Set quantization_config for submodules with a given module type.

For example, calling set_module_type(Softmax) quantizes supported patterns in each Softmax instance with the provided quantization_config.

Args:

  • module_type (Callable): Type whose submodules should use the provided quantization configuration.

  • quantization_config (Optional[QuantizationConfig]): Configuration to apply to submodules of the given type. None indicates no quantization.

def EthosUQuantizer.set_node_finder(self, quantization_config: 'Optional[QuantizationConfig]', node_finder: 'NodeFinder') -> 'TOSAQuantizer':

Set quantization_config for nodes matched by a custom NodeFinder.

Args:

  • quantization_config (Optional[QuantizationConfig]): Configuration describing quantization settings for nodes matched by the provided NodeFinder. None indicates no quantization.

def EthosUQuantizer.set_node_name(self, node_name: 'str', quantization_config: 'Optional[QuantizationConfig]') -> 'TOSAQuantizer':

Set quantization config for a specific node name.

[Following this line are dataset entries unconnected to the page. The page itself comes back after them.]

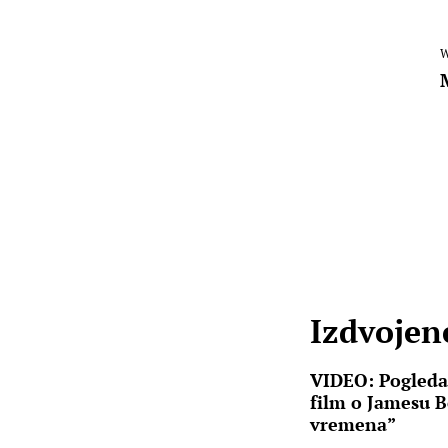
W
Izdvojene
VIDEO: Pogledaj
film o Jamesu 
vremena”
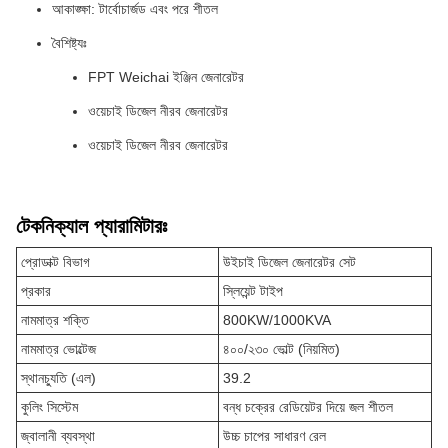
আকাঙ্ক্ষা: টার্বোচার্জড এবং পরে শীতল
বৈশিষ্ট্যঃ
FPT Weichai ইঞ্জিন জেনারেটর
ওয়েচাই ডিজেল নীরব জেনারেটর
ওয়েচাই ডিজেল নীরব জেনারেটর
টেকনিক্যাল প্যারামিটারঃ
প্রোডাক্ট বিভাগ
উইচাই ডিজেল জেনারেটর সেট
প্রকার
স্লিয়েন্ট টাইপ
নামমাত্র শক্তি
800KW/1000KVA
নামমাত্র ভোল্টেজ
৪০০/২৩০ ভোল্ট (নিয়মিত)
স্থানচ্যুতি (এল)
39.2
কুলিং সিস্টেম
বন্ধ চক্রের রেডিয়েটর দিয়ে জল শীতল
জ্বালানী ব্যবস্থা
উচ্চ চাপের সাধারণ রেল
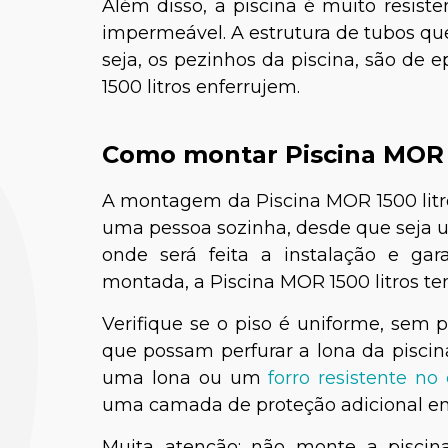
Além disso, a piscina é muito resiste
impermeável. A estrutura de tubos que
seja, os pezinhos da piscina, são de 
1500 litros enferrujem.
Como montar Piscina MOR 1
A montagem da Piscina MOR 1500 litros
uma pessoa sozinha, desde que seja um
onde será feita a instalação e gar
montada, a Piscina MOR 1500 litros te
Verifique se o piso é uniforme, sem p
que possam perfurar a lona da piscina
uma lona ou um
forro resistente no
uma camada de proteção adicional ent
Muita atenção: não monte a piscina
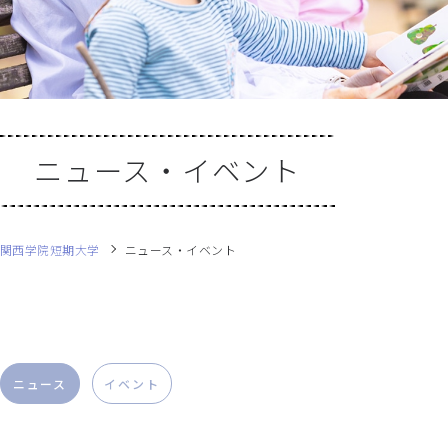
ニュース・イベント
関西学院短期大学
ニュース・イベント
ニュース
イベント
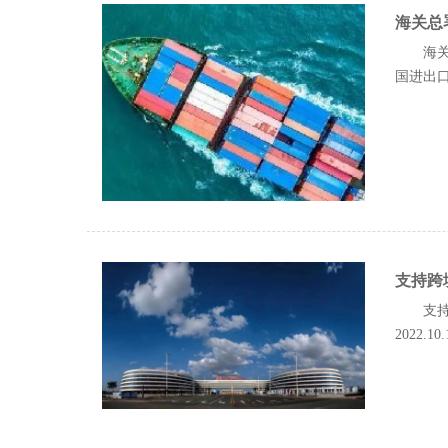
海关总
海关
国进出口总
支持跨
支
2022.10.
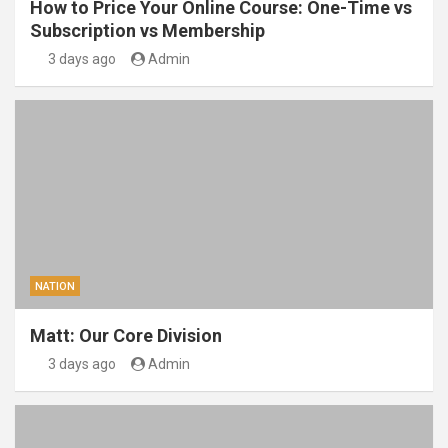
How to Price Your Online Course: One-Time vs
Subscription vs Membership
3 days ago
Admin
NATION
Matt: Our Core Division
3 days ago
Admin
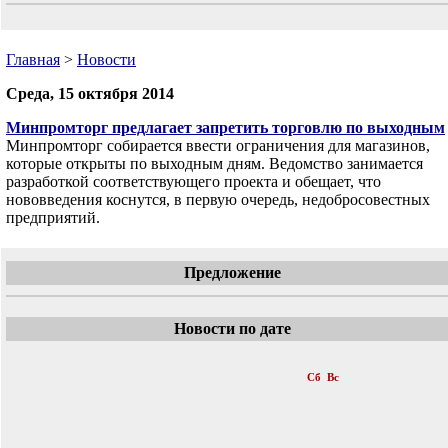
Главная
>
Новости
Среда, 15 октября 2014
Минпромторг предлагает запретить торговлю по выходным
Минпромторг собирается ввести ограничения для магазинов,
которые открыты по выходным дням. Ведомство занимается
разработкой соответствующего проекта и обещает, что
нововведения коснутся, в первую очередь, недобросовестных
предприятий.
Предложение
Новости по дате
«
Октябрь 2014
»
Пн
Вт
Ср
Чт
Пт
Сб
Вс
1
2
3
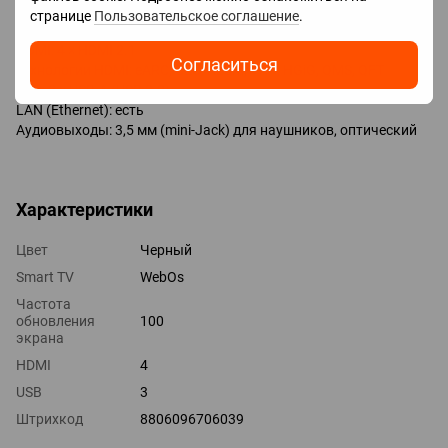
Google Assistant
странице
Пользовательское соглашение
.
Разъёмы
HDMI: 4 × HDMI 2.1
Согласиться
Технологии HDMI: eARC, CEC, ALLM, VRR, HGiG, QMS, QFT
USB: 2 × USB-A (USB 2.0)
LAN (Ethernet): есть
Аудиовыходы: 3,5 мм (mini-Jack) для наушников, оптический
Характеристики
Цвет
Черный
Smart TV
WebOs
Частота
обновления
100
экрана
HDMI
4
USB
3
Штрихкод
8806096706039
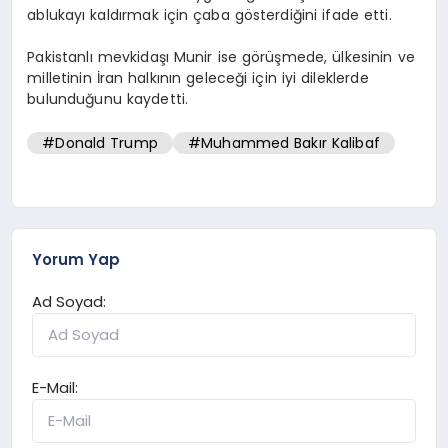
ablukayı kaldırmak için çaba gösterdiğini ifade etti.
Pakistanlı mevkidaşı Munir ise görüşmede, ülkesinin ve
milletinin İran halkının geleceği için iyi dileklerde
bulunduğunu kaydetti.
#Donald Trump
#Muhammed Bakır Kalibaf
Yorum Yap
Ad Soyad:
E-Mail:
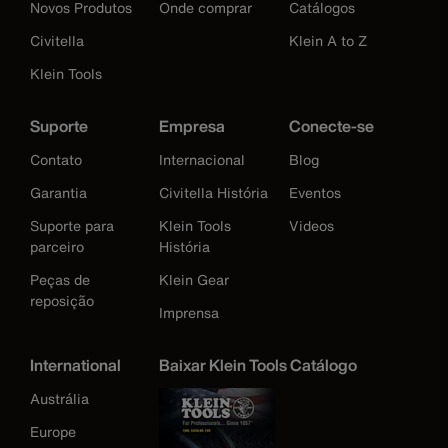
Novos Produtos
Onde comprar
Catálogos
Civitella
Klein A to Z
Klein Tools
Suporte
Empresa
Conecte-se
Contato
Internacional
Blog
Garantia
Civitella História
Eventos
Suporte para
Klein Tools
Videos
parceiro
História
Peças de
Klein Gear
reposição
Imprensa
International
Baixar Klein Tools Catálogo
Austrália
Europe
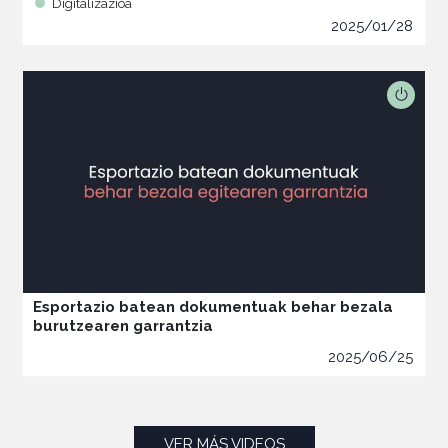
Digitalizazioa
2025/01/28
Esportazio batean dokumentuak behar bezala
burutzearen garrantzia
2025/06/25
VER MÁS VIDEOS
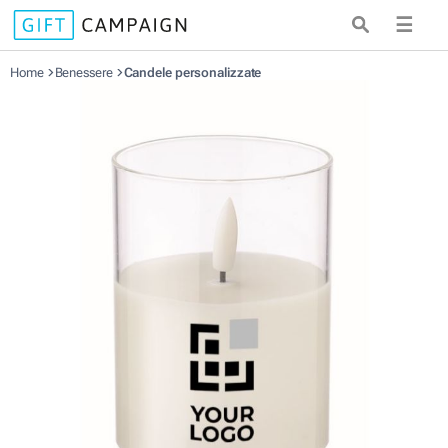
☰
Home
Benessere
Candele personalizzate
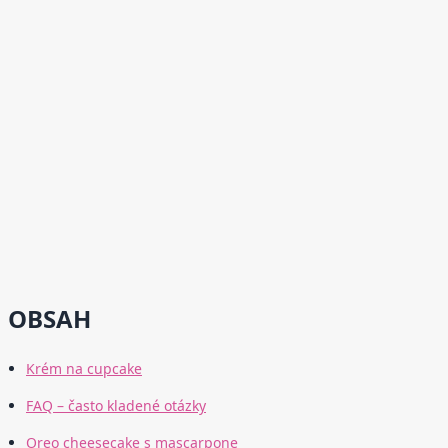
OBSAH
Krém na cupcake
FAQ – často kladené otázky
Oreo cheesecake s mascarpone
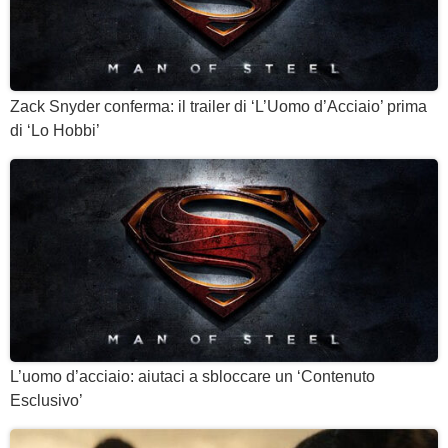
Zack Snyder conferma: il trailer di ‘L’Uomo d’Acciaio’ prima
di ‘Lo Hobbi’
L’uomo d’acciaio: aiutaci a sbloccare un ‘Contenuto
Esclusivo’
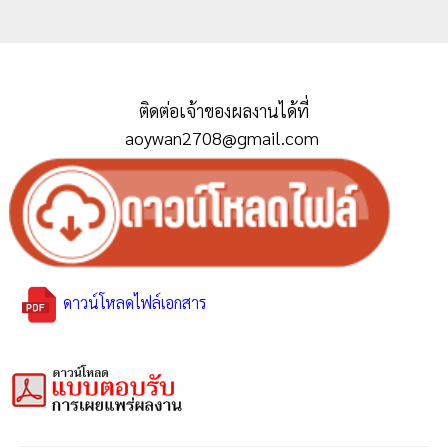
ติดต่อเจ้าของผลงานได้ที่
aoywan2708@gmail.com
ดาวน์โหลดไฟล์เอกสาร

def EthosUQuantizer.set_node_target(self, node_target: 'OpOverload', quantization_config: 'Optional[QuantizationConfig]') -> 'TOSAQuantizer':

Set quantization config for a specific operator target.

def EthosUQuantizer.transform_for_annotation(self, model: 'GraphModule') -> 'GraphModule':

Transform the graph to prepare it for quantization annotation.

Decomposes all operators where required to get correct quantization parameters.

Args:

  • model (GraphModule): Model whose graph will be transformed.

Returns:

  • GraphModule: Transformed model prepared for annotation.